Bu boş özüre mana verecek hevesim yoktu doğrusu. "Öyle mi?" deyip kestirip atmak istedim. Ama Heci gibi "Hıımmm" deyememiştim ve bir soru sormuştum farkında olmadan. Emekli olduğunu, çocuklarından birinin doktor, birinin mühendis olduğunu anlattı. Kızlar okumamış, evlenip yuva kurmuşlardı. Yalnız yaşıyordu. Önündeki nevaleyi kendisi hazırlıyordu.
Boş bir tabure bulunca koridora atmıştım kendimi. Tahta bir sandalyede oturan adama aşağıdan bakıyordum.
Usulca, neredeyse bir sır verir gibi konuşuyordu adam. Bir süre sonra onu hiç duymaz oldum.
Plastik bir kabın içindeki yoğurdu çatalla dişsiz ağzına götürdü. Yoğurdun yarısı tabağa döküldü. Çay bardağındaki rakıdan bir yudum aldı ve elinin tersiyle ağzını temizledi.
Koridor boyunca sıralanan adamlar siyaset konuşuyordu. Devrim yapma umudunu çoktan gençlere devretmişlerdi. Yine de devrimle gelecek özgürlük ihtimalinin kıvılcımları sözlerinden beliriyordu.
"Az kaldı" dedi birisi, "Yeter ki biz dik duralım." Adamın yüzü belli belirsizdi fakat onun da diğerleri gibi hayattan değilse de bir devlet kurumundan çoktan emekli olduğu anlaşılıyordu. Biraz yakınımda oturanın gömlek düğmeleri açıktı. Kıllı göğsünü kaşıdı, felaketle sonuçlanan önceki süreçleri iki cümleyle hatırlatarak, "Her elini uzatana güvenmeyeceksin, kim bilir aklında ne fesatlık vardır" dedi. İtiraz öte uçtan, büfenin önünde oturan adamdan geldi: "Hele bak, sanki ömrünü davaya feda etmiş." Az önce "Xezal" şarkısını söylemeye çalışan adamdı bu.

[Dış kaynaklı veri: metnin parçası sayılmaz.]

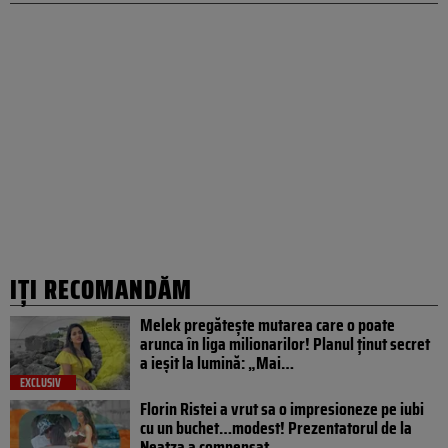
IȚI RECOMANDĂM
Melek pregătește mutarea care o poate
arunca în liga milionarilor! Planul ținut secret
a ieșit la lumină: „Mai…
EXCLUSIV
Florin Ristei a vrut sa o impresioneze pe iubi
cu un buchet…modest! Prezentatorul de la
Neatza a compensat…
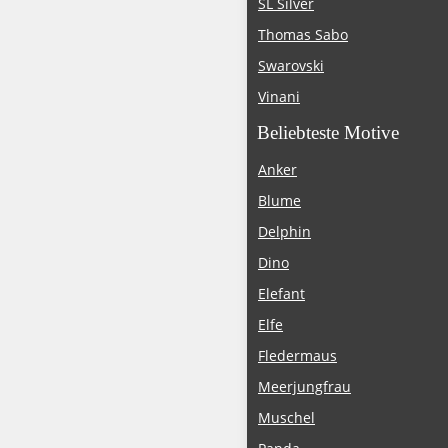
SL Silver
Thomas Sabo
Swarovski
Vinani
Beliebteste Motive
Anker
Blume
Delphin
Dino
Elefant
Elfe
Fledermaus
Meerjungfrau
Muschel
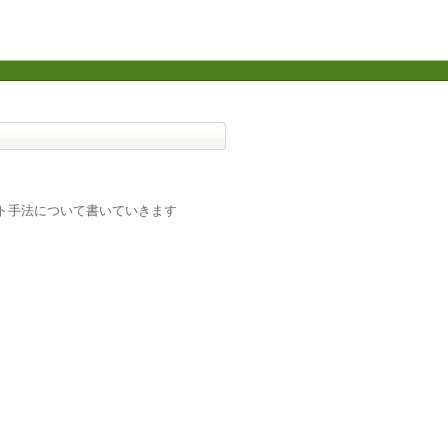
ト手法について書いていきます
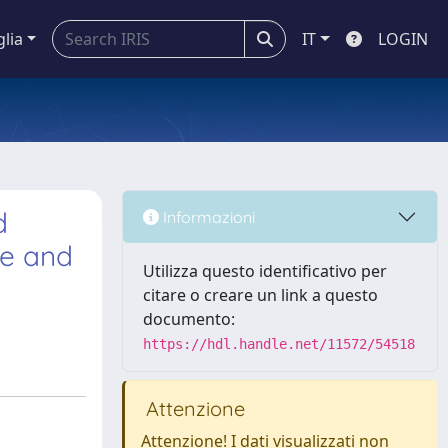
glia
IT
LOGIN
d
Informazioni
te and
Utilizza questo identificativo per
citare o creare un link a questo
documento:
https://hdl.handle.net/11572/54518
Attenzione
Attenzione! I dati visualizzati non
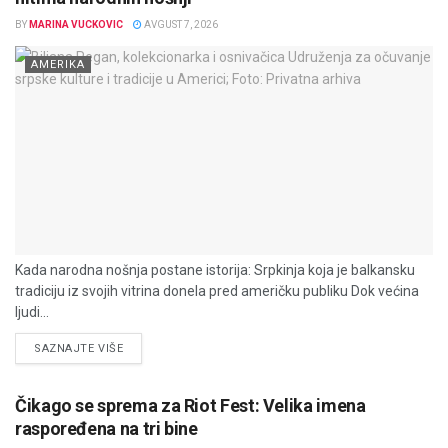
BY
MARINA VUCKOVIC
AVGUST 7, 2026
AMERIKA
Kada narodna nošnja postane istorija: Srpkinja koja je balkansku
tradiciju iz svojih vitrina donela pred američku publiku Dok većina
ljudi...
DETAILS
SAZNAJTE VIŠE
Čikago se sprema za Riot Fest: Velika imena
raspoređena na tri bine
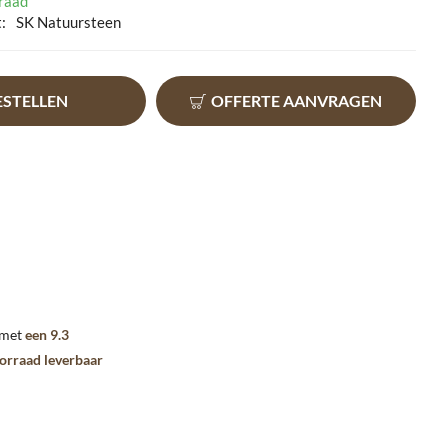
raad
:
SK Natuursteen
ESTELLEN
OFFERTE AANVRAGEN
 met
een 9.3
oorraad leverbaar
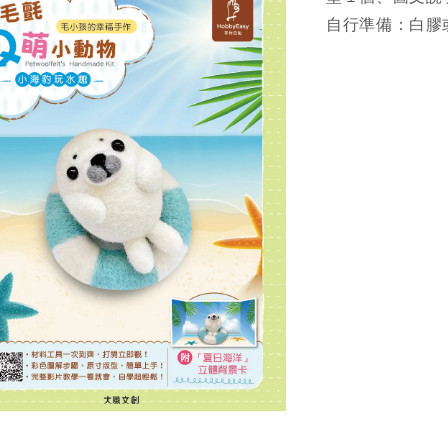
自行準備：白膠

Acısını ele vermekten çekinmeyen sesinden tanıdım onu. Sonra geçmiş günler, heyecanlar, artık hayatta olmayan devrimci isimler hatırlandı.

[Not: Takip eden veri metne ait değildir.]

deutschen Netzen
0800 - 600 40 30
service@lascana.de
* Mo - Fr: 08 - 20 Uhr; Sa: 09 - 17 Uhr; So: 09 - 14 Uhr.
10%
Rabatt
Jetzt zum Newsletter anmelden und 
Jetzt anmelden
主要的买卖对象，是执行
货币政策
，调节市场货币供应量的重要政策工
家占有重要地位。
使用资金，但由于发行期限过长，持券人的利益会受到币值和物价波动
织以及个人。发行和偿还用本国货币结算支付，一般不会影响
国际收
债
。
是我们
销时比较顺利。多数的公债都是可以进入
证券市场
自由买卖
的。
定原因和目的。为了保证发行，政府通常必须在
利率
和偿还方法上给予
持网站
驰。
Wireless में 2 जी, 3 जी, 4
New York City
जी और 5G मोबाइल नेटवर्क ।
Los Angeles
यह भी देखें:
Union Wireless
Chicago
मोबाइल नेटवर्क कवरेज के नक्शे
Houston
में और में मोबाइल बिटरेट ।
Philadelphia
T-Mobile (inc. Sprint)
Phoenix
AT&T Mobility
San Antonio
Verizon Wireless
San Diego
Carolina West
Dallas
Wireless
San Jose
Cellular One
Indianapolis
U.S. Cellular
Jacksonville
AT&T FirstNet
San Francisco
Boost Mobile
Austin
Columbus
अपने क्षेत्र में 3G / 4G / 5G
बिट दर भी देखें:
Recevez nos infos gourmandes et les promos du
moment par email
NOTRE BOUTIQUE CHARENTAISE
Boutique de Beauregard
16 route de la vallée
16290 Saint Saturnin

Dişsiz beni ne sandı bilmiyorum, "Hepsi iyi insanlardır, öylesine konuşuyorlar" dedi. "Güzel konuşuyorlar" diye karşılık verdim. Dişsiz bu cümleyi hayra mı yormalıydı, bilemedi. Bir süre sustu. Bir şey diyecek oldu, vazgeçti. Yoğurda daldırdığı çatalı ağzına götürdü. Yoğurdun yarısı tabağa döküldü.
*
Koridordaki dağınık sohbetten kopmuştum. Fakat az sonra acısını inkar etmeyen hatta göstermek isteyen adam bağırarak konuşmaya başlamıştı.
"Sanki tofan kopmuşti, yağmur öyle yağıyordu. Yağmurun altında duruyordum. Bir ben ağladım bir yağmur yağdı. Yağmur yağdı ben ağladım. Sabaha kadar yarıştık yağmurla."

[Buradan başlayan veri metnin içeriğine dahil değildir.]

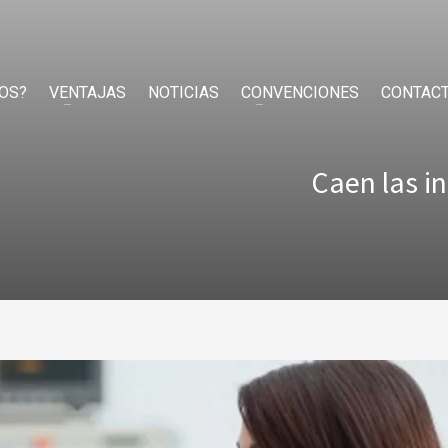
OS?
VENTAJAS
NOTICIAS
CONVENCIONES
CONTAC
Caen las i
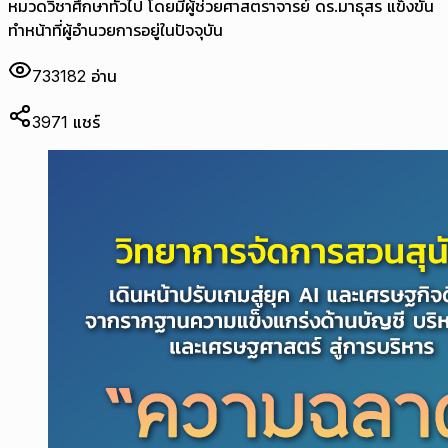
หมวดวิชาศึกษาทั่วไป โดยมีผู้ช่วยศาสตราจารย์ ดร.มาธุสร แข็งขัน
ทำหน้าที่ผู้อำนวยการอยู่ในปัจจุบัน
733182
อ่าน
3971
แชร์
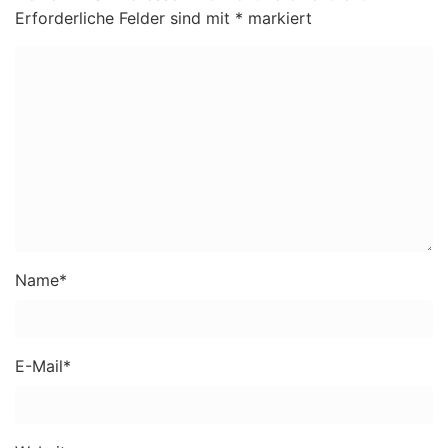
Erforderliche Felder sind mit
*
markiert
Name
*
E-Mail
*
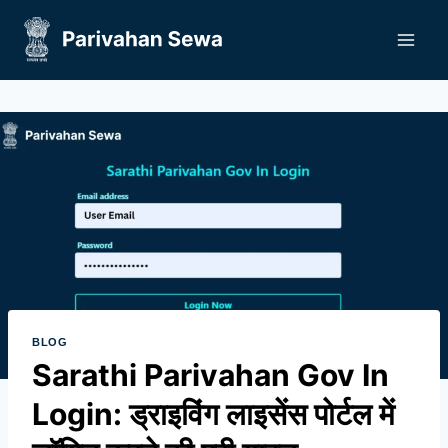
Skip
to
content
BLOG
Sarathi Parivahan Gov In
Login: ड्राइविंग लाइसेंस पोर्टल में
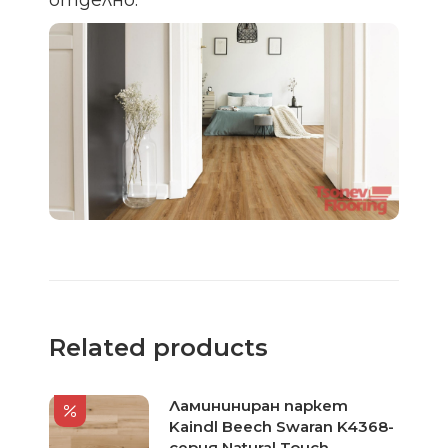
отделно.
Related products
Ламининиран паркет
Kaindl Beech Swaran K4368-
серия Natural Touch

Sesinde acıdan çok öfke vardı bu sefer. Dişsiz, "Yine başladı" dedi sıkılarak. Kim bilir bu hikayeyi kaçıncı kez anlatmıştı adam. Benim aklımsa neden yağmurun altında ağladığından çok, sabah nereye gittiğini sorguluyordu.
"Yalnız adam benim, ben" dedi elini göğsüne vurarak. "Yalnızlık nedir hiçbiriniz bilmiyorsunuz oxılım. Bu Amed'in, bu dünyanın en yalnız adam benim, ben."
Bu sefer kimse itiraz etmedi. Dişsiz bile herhangi bir imada bulunmadı. Ben de susarak dinledim adamı. Çünkü koridordaki en yalnız adam değildim, ama kesinlikle en yabancı adam bendim. Koridordaki manasız varlığım yüzünden mahcubiyet bile duydum.
*
Hesabı dünyanın en yalnız insanı aldı. "Hepimiz arkadaşız, toplanıp sohbet ediyoruz" diyerek mekanı ve ahalisini tarif etti. Yeni bir dinleyici bulmuş olmanın hafif sevinci vardı sesinde. Mekan, yalnızlığını berteraf etmenin imkanıydı adam için. Belki hiç farkında değildi Yalnız Adam, bu mekanı açık tutarak çok övündüğü yalnızlığından kaçıyordu.
"Sesin güzel" dedim çıkmadan, "Xezal" şarkısını hatırlatarak. "Sen eskiden dinleyecektin" dedi ah çekerek.
Sesine yaptığım iltifattan cesaret almış olacaktı ki ben merdivenleri çıkarken türkü söylemeye başladı: "Kuçelere su serpmişeeemm". Sonra öksürük sesleri yükseldi aşağıdaki koridordan yukarıya doğru. İki öksürük arasında yine ciğerlerine küfür etmiştir, diye düşündüm.
Gece insanın efkarlanmasına izin vermeyecek kadar sıcaktı. Yine de atların güzel adları ile Ayhan'ın hatırası peşimi bırakmıyordu. Yalnız adamın türküsü dilime dolanmış, mırıldanmaya başlamıştım: "Kuçelere su serpmişem/Yar gelende toz olmasın."